There's a saying in EMI that any conductive feature longer than a quarter wavelength can be an antenna. All it takes is one piece of metal a quarter wavelength long and another piece of metal to be the “ground” or the other half of the dipole. The metal will radiate all frequencies above this point, the saying goes.
The positive thing about this is you can generally use a larger antenna for shorter wavelengths. An antenna that resonates on the 10m band will usually work decent on the 2m band. At my home I have a 5-meter-long vertical designed to be a half-wave antenna for 10m. Despite it being poorly matched for 2m, I can still use it for that band. When I measure it with a network analyzer, about half the power I send to it at 2m is reflected back. Some of the power is lost both ways in the coax, so maybe only 25% of the power gets to the antenna. All received and transmitted signals will be 6dB weaker than they would be with a good antenna. If two stations with such poor antennas try to communicate, they lose 12dB of link budget. That means they could cut their output power by over 15 times if they both used good antennas. That sounds horrible, but each 6dB is only one S-unit. If one side switched to a well-matched antenna, that side would only send and receive one unit stronger on a signal meter.
I tried to take advantage of this a few weeks ago when I was at a park about 30 miles outside of town. I wanted to listen to NOAA weather radio, so I connected my Uniden BC95XLT scanner to a Cobra HGA-1000 mag mount antenna on my car roof. The antenna is designed for the 11 meter CB band. It's one of those designed to look like an 80s-era mobile phone antenna. There were few cell towers in those days, so you needed a decent antenna to access the AMPS cellular network. A mobile phone and antenna was a status symbol. 11m CB was a free-for-all and not a status symbol. The look-alike antenna is much shorter than a quarter wavelength. A built-in loading coil matches the antenna to the 50-ohm feedline.
The NOAA weather stations are around 162MHz, just under 2 meters, so I figured the 11m antenna would work fine. Surprisingly, the rubber duck that came with the BC95XLT scanner worked much better even in the passenger compartment than the 11m antenna centered on the roof.
When I got back to town I threw both antennas on the vector network analyzer (VNA). As expected the CB antenna looked fine in the CB band, which is centered on 27.185MHz:
Here is the Smith Chart plot of S11 of the CB antenna:
Even though the BC95XLT scanner covers the CB band and works pretty well there, the duck antenna that comes with it is god-awful for VHF-low (26-54MHz).
The duck on the scanner just looks like an open at low frequencies on the Smith Chart.
The CB antenna on the car stays at a constant level of mismatch, with an SWR around 6.5:1 but makes a loop into near perfect match in the CB band.
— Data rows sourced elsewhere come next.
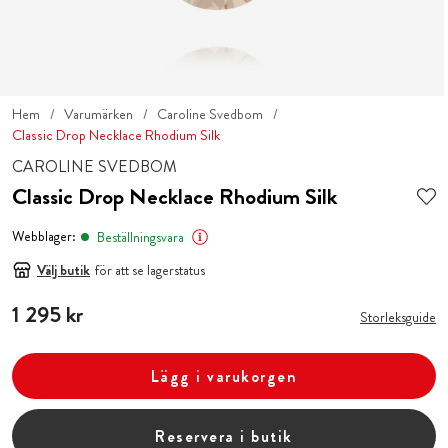
Hem
Varumärken
Caroline Svedbom
Classic Drop Necklace Rhodium Silk
CAROLINE SVEDBOM
Classic Drop Necklace Rhodium Silk
Webblager:
Beställningsvara
Välj butik
för att se lagerstatus
Pris
1 295 kr
:
1 295 kr
Storleksguide
Lägg i varukorgen
Reservera i butik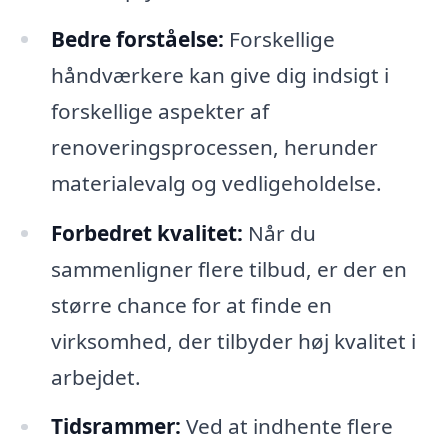
Bedre forståelse:
Forskellige
håndværkere kan give dig indsigt i
forskellige aspekter af
renoveringsprocessen, herunder
materialevalg og vedligeholdelse.
Forbedret kvalitet:
Når du
sammenligner flere tilbud, er der en
større chance for at finde en
virksomhed, der tilbyder høj kvalitet i
arbejdet.
Tidsrammer:
Ved at indhente flere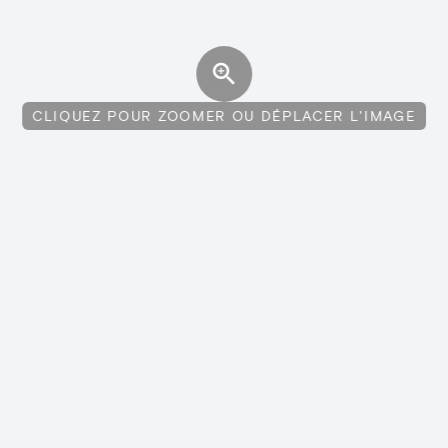
CLIQUEZ POUR ZOOMER OU DÉPLACER L'IMAGE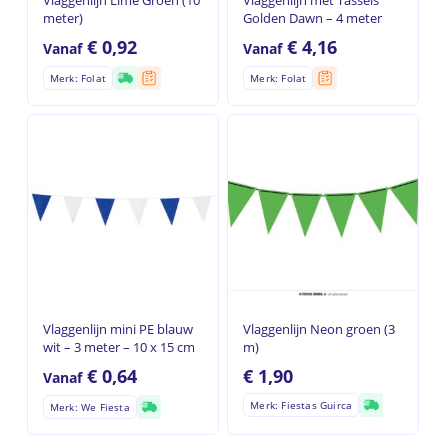
meter)
Golden Dawn – 4 meter
€
0,92
€
4,16
Vanaf
Vanaf
Merk: Folat
Merk: Folat
Vlaggenlijn mini PE blauw
Vlaggenlijn Neon groen (3
wit – 3 meter – 10 x 15 cm
m)
€
0,64
€
1,90
Vanaf
Merk: Fiestas Guirca
Merk: We Fiesta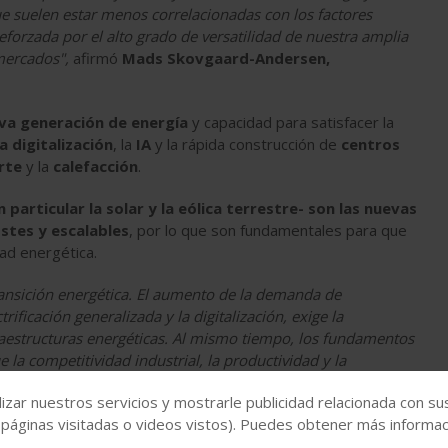
que suelen estar menos correlacionadas con los factores
forzada por el alto grado de versatilidad de nuestra amplia
 mercados",
afirmó
Mads Skovgaard-Andersen,
va generación de energía
y capacidad para satisfacer la
a digitalización
, la
IA
y la rápida construcción de
centros
rte
y la
calefacción
.
 particular la solar y la eólica terrestre- son las nuevas
stes y escalables
, por lo que son fundamentales para que
ad energética.
ransición energética. El aumento de la demanda de
ificación generalizada y la digitalización, exige la
raestructuras energéticas. Al mismo tiempo, los fundamentos
la competitividad industrial, la productividad y la
 políticas e industriales de todo el mundo"
.
izar nuestros servicios y mostrarle publicidad relacionada con su
 se encuentra en una posición única para llevar a cabo
 páginas visitadas o videos vistos). Puedes obtener más informaci
tes y complejos del mundo, ayudando a los países a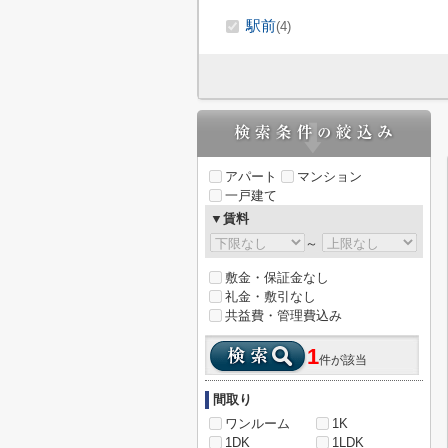
駅前
(4)
アパート
マンション
一戸建て
▼賃料
～
敷金・保証金なし
礼金・敷引なし
共益費・管理費込み
1
件が該当
間取り
ワンルーム
1K
1DK
1LDK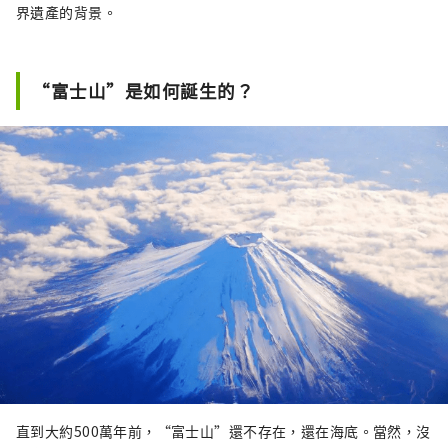
分資產也延伸至靜岡縣地區。 作為熱門觀光地
界遺產的背景。
的富士山麓，一年四季皆擁有不同魅力。春季
可於新倉山淺間公園欣賞富士山、櫻花及忠靈
塔交織而成的絕美景色；夏季可於大石公園享
“富士山”是如何誕生的？
受河口湖香草節；秋季可在河口湖紅葉迴廊欣
賞富士山與楓葉美景；冬季則可在 Fujiten
Snow Resort 一邊欣賞壯麗富士山，一邊享受
滑雪與單板滑雪樂趣。 近年來，在富士山壯闊
自然環境中進行健行、自行車與露營等戶外活
動的人數也逐漸增加。 本公司以富士山北麓河
口湖地區為據點，經營多項設施，包括利用富
士山自然環境打造的主題樂園「Fuji Subaru
Land」、使用富士山天然水釀造並享譽國際的
精釀啤酒「Fujizakura Heights Beer」、取自
富士山麓地下1,000公尺天然溫泉的「Fuji
Chobo no Yu Yurari Onsen」，以及可享受冬
季活動的「Fujiten Snow Resort」。 今後，我
們也將持續從富士山北麓河口湖地區，向世界
傳遞四季變化中的富士山之美。
直到大約500萬年前，“富士山”還不存在，還在海底。當然，沒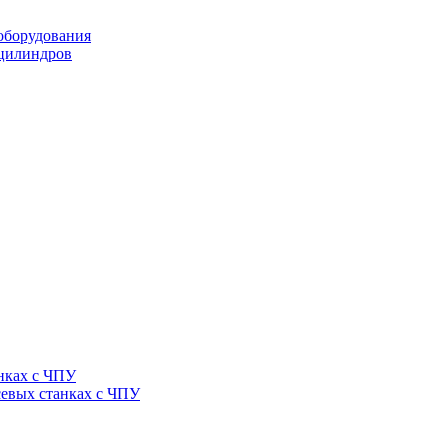
оборудования
оцилиндров
нках с ЧПУ
севых станках с ЧПУ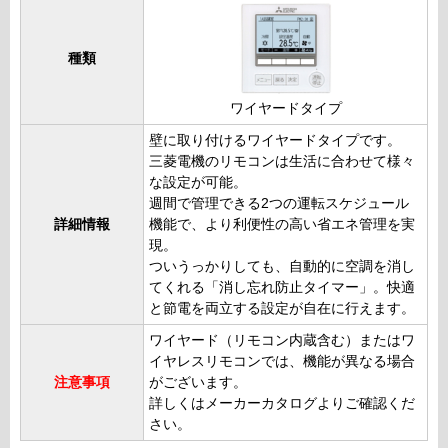
種類
ワイヤードタイプ
壁に取り付けるワイヤードタイプです。
三菱電機のリモコンは生活に合わせて様々
な設定が可能。
週間で管理できる2つの運転スケジュール
詳細情報
機能で、より利便性の高い省エネ管理を実
現。
ついうっかりしても、自動的に空調を消し
てくれる「消し忘れ防止タイマー」。快適
と節電を両立する設定が自在に行えます。
ワイヤード（リモコン内蔵含む）またはワ
イヤレスリモコンでは、機能が異なる場合
注意事項
がございます。
詳しくはメーカーカタログよりご確認くだ
さい。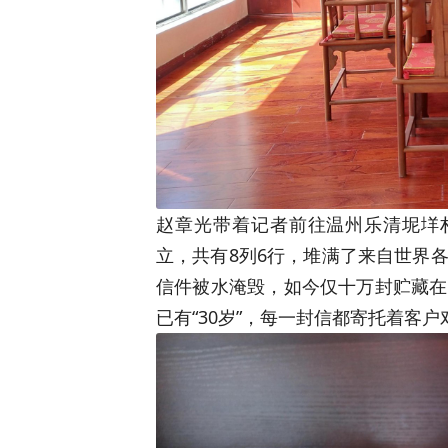
赵章光带着记者前往温州乐清坭垟村
立，共有8列6行，堆满了来自世界
信件被水淹毁，如今仅十万封贮藏在
已有“30岁”，每一封信都寄托着客户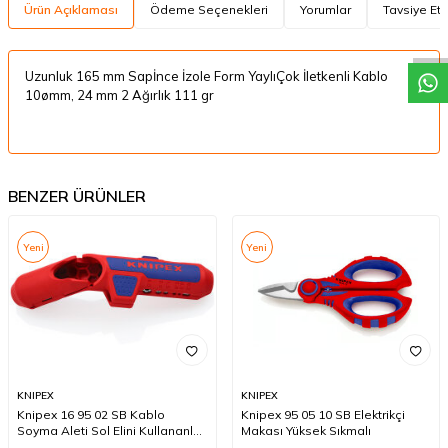
W
h
a
t
a
p
p
D
e
s
t
e
H
a
t
t
Ürün Açıklaması
Ödeme Seçenekleri
Yorumlar
Tavsiye Et
Uzunluk 165 mm Sapİnce İzole Form YaylıÇok İletkenli Kablo
10ømm, 24 mm 2 Ağırlık 111 gr
BENZER ÜRÜNLER
Yeni
Yeni
KNIPEX
KNIPEX
Knipex 16 95 02 SB Kablo
Knipex 95 05 10 SB Elektrikçi
Soyma Aleti Sol Elini Kullananlar
Makası Yüksek Sıkmalı
İçin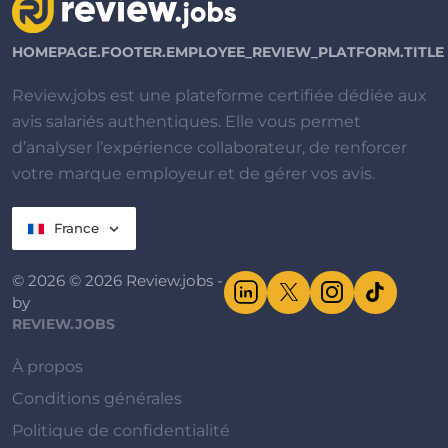
HOMEPAGE.FOOTER.EMPLOYEE_REVIEW_PLATFORM.TITLE
Review.jobs est une plateforme certifiée dédiée aux
avis salariés authentiques. Elle vous permet
d’analyser l’expérience collaborateur, de renforcer
votre marque employeur et de gérer vos avis.
France
© 2026 © 2026 Review.jobs -
by
REVIEW.JOBS
À propos
Conditions générales
Politique de confidentialité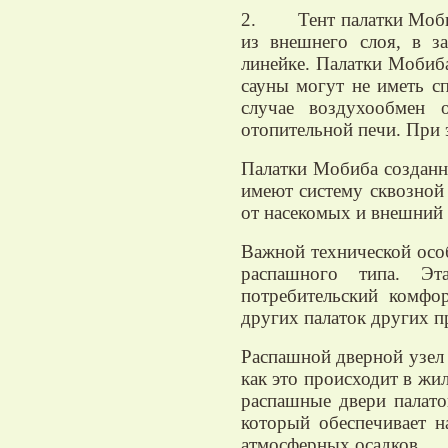
2. Тент палатки Мобиба
из внешнего слоя, в з
линейке. Палатки Мобиба
сауны могут не иметь с
случае воздухообмен 
отопительной печи. При 
Палатки Мобиба созданны
имеют систему сквозной
от насекомых и внешний 
Важной технической осо
распашного типа. Эта
потребительский комфо
других палаток других п
Распашной дверной узел 
как это происходит в ж
распашные двери палат
который обеспечивает 
атмосферных осадков.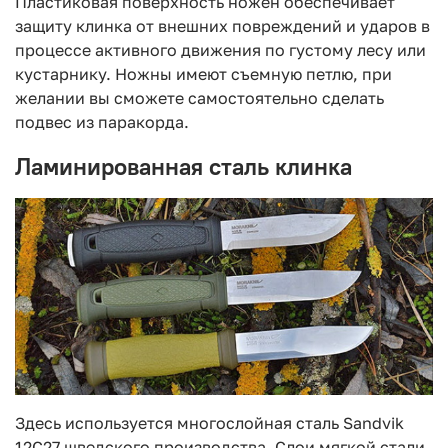
Пластиковая поверхность ножен обеспечивает
защиту клинка от внешних повреждений и ударов в
процессе активного движения по густому лесу или
кустарнику. Ножны имеют съемную петлю, при
желании вы сможете самостоятельно сделать
подвес из паракорда.
Ламинированная сталь клинка
Здесь используется многослойная сталь Sandvik
12C27 шведского производства. Слои мягкой стали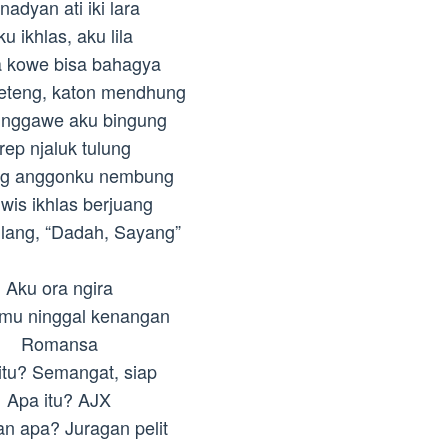
nadyan ati iki lara
u ikhlas, aku lila
 kowe bisa bahagya
peteng, katon mendhung
nggawe aku bingung
rep njaluk tulung
ng anggonku nembung
wis ikhlas berjuang
lang, “Dadah, Sayang”
Aku ora ngira
mu ninggal kenangan
Romansa
itu? Semangat, siap
Apa itu? AJX
an apa? Juragan pelit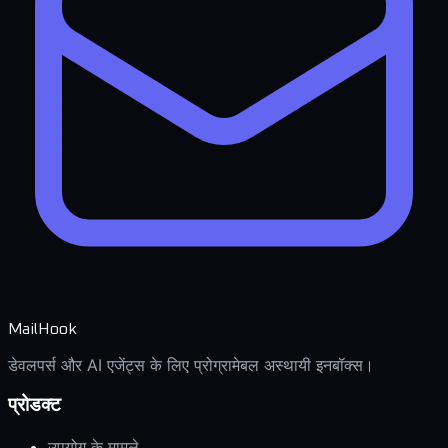
MailHook
डेवलपर्स और AI एजेंट्स के लिए प्रोग्रामेबल अस्थायी इनबॉक्स।
प्रोडक्ट
उपयोग के मामले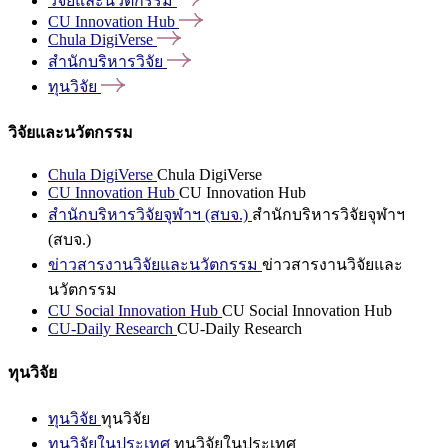
วิจัยและนวัตกรรม
CU Innovation
Hub
Chula
DigiVerse
สำนักบริหารวิจัย
ทุนวิจัย
วิจัยและนวัตกรรม
Chula DigiVerse
Chula DigiVerse
CU Innovation Hub
CU Innovation Hub
สำนักบริหารวิจัยจุฬาฯ (สบจ.)
สำนักบริหารวิจัยจุฬาฯ
(สบจ.)
ข่าวสารงานวิจัยและนวัตกรรม
ข่าวสารงานวิจัยและ
นวัตกรรม
CU Social Innovation Hub
CU Social Innovation Hub
CU-Daily Research
CU-Daily Research
ทุนวิจัย
ทุนวิจัย
ทุนวิจัย
ทุนวิจัยในประเทศ
ทุนวิจัยในประเทศ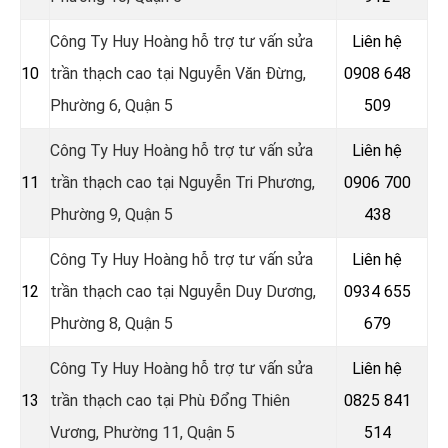
Công Ty Huy Hoàng hỗ trợ tư vấn sửa
Liên hệ
10
trần thạch cao tại Nguyễn Văn Đừng,
0908 648
Phường 6, Quận 5
509
Công Ty Huy Hoàng hỗ trợ tư vấn sửa
Liên hệ
11
trần thạch cao tại Nguyễn Tri Phương,
0906 700
Phường 9, Quận 5
438
Công Ty Huy Hoàng hỗ trợ tư vấn sửa
Liên hệ
12
trần thạch cao tại Nguyễn Duy Dương,
0934 655
Phường 8, Quận 5
679
Công Ty Huy Hoàng hỗ trợ tư vấn sửa
Liên hệ
13
trần thạch cao tại Phù Đổng Thiên
0825 841
Vương, Phường 11, Quận 5
514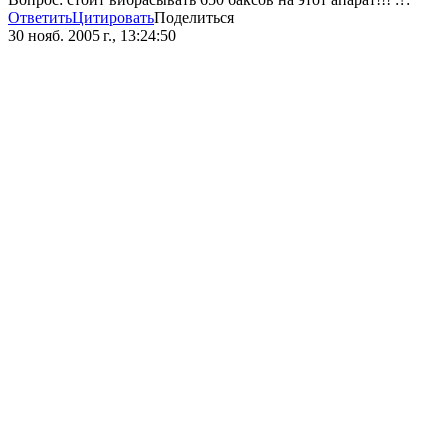
Ответить
Цитировать
Поделиться
30 нояб. 2005 г., 13:24:50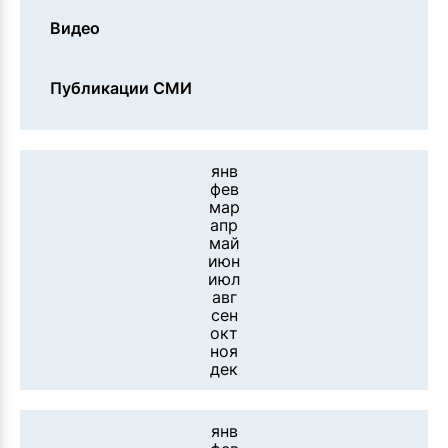
Видео
Публикации СМИ
янв
фев
мар
апр
май
июн
июл
авг
сен
окт
ноя
дек
янв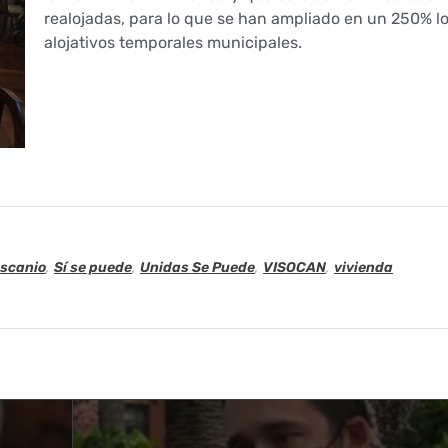
realojadas, para lo que se han ampliado en un 250% l
alojativos temporales municipales.
scanio
,
Sí se puede
,
Unidas Se Puede
,
VISOCAN
,
vivienda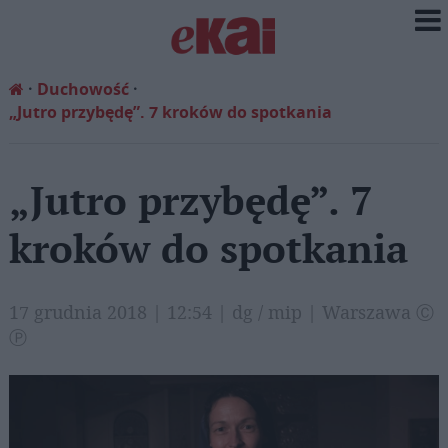
Duchowość
„Jutro przybędę”. 7 kroków do spotkania
„Jutro przybędę”. 7
kroków do spotkania
17 grudnia 2018 | 12:54 | dg / mip | Warszawa Ⓒ
Ⓟ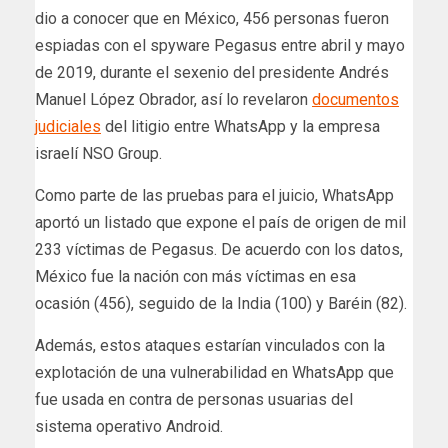
dio a conocer que en México, 456 personas fueron
espiadas con el spyware Pegasus entre abril y mayo
de 2019, durante el sexenio del presidente Andrés
Manuel López Obrador, así lo revelaron
documentos
judiciales
del litigio entre WhatsApp y la empresa
israelí NSO Group.
Como parte de las pruebas para el juicio, WhatsApp
aportó un listado que expone el país de origen de mil
233 víctimas de Pegasus. De acuerdo con los datos,
México fue la nación con más víctimas en esa
ocasión (456), seguido de la India (100) y Baréin (82).
Además, estos ataques estarían vinculados con la
explotación de una vulnerabilidad en WhatsApp que
fue usada en contra de personas usuarias del
sistema operativo Android.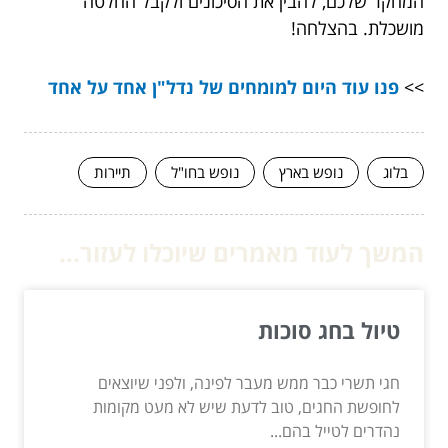
המחקר שלכם, להבין את הסיכונים ולקבל החלטה
מושכלת. בהצלחה!
>>
פנו עוד היום למומחים של נדל"ן אחד על אחד
בלוג
נופש בארץ
נופש בחו"ל
תיירות
המשך לעוד מאמרים שיוכלו לעזור...
טיול בחג סוכות
חגי תשרי כבר ממש מעבר לפינה, ולפני שיוצאים
לחופשת החגים, טוב לדעת שיש לא מעט מקומות
נהדרים לטייל בהם...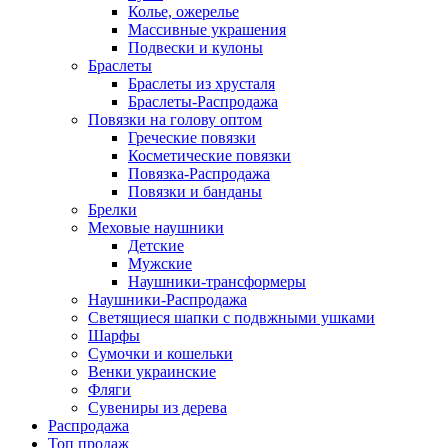
Колье, ожерелье
Массивные украшения
Подвески и кулоны
Браслеты
Браслеты из хрусталя
Браслеты-Распродажа
Повязки на голову оптом
Греческие повязки
Косметические повязки
Повязка-Распродажа
Повязки и банданы
Брелки
Меховые наушники
Детские
Мужские
Наушники-трансформеры
Наушники-Распродажа
Светящиеся шапки с подвжными ушками
Шарфы
Сумочки и кошельки
Венки украинские
Фляги
Сувениры из дерева
Распродажа
Топ продаж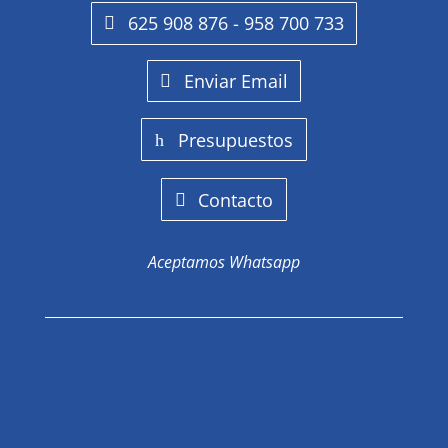
625 908 876 - 958 700 733
Enviar Email
Presupuestos
Contacto
Aceptamos Whatsapp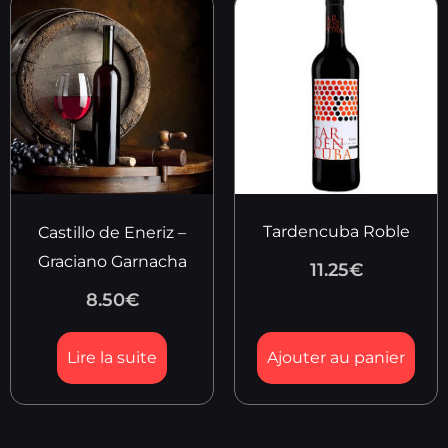
Tardencuba Roble
Castillo de Eneriz –
Graciano Garnacha
11.25
€
8.50
€
Lire la suite
Ajouter au panier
When I look at the rubber duck across the entire band (a zoomed out version of the 20MHz-120MHz plot above), it looks decent across the entire coverage of the scanner, except for VHF-low.
The CB antenna shows modest reflections at higher frequencies, but this may be because the feedline and the matching network are lossy at high frequencies. Despite this plot, the CB antenna clearly does not work well for VHF:
After I took this data, I tried again to listen to weather stations with both antennas. The duck that came with the scanner clearly does better at 162MHz than the antenna on the car.
This case shows that just because the power isn't being reflected doesn't mean the antenna is working well. I suspect the loading coil on the CB antenna absorbs power at VHF, making it look better on the SWR meter.
This case also shows that the notion that antennas will work at okay somewhat on bands well above their design frequency is not always true.